* _Saved data entries_

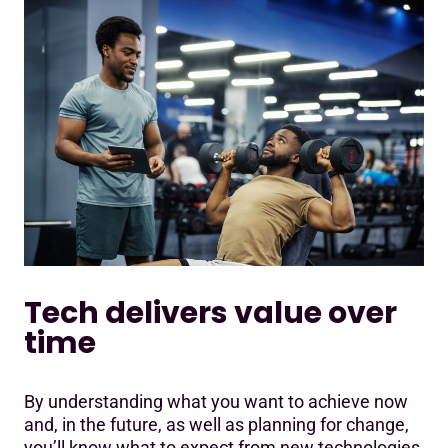
Tech delivers value over
time
By understanding what you want to achieve now
and, in the future, as well as planning for change,
you’ll know what to expect from new technologies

* _Required work_
Leave out the images and repeat the rest of the data word for word.

* _Expected answer_
Tech delivers value over
time
By understanding what you want to achieve now
and, in the future, as well as planning for change,
you’ll know what to expect from new technologies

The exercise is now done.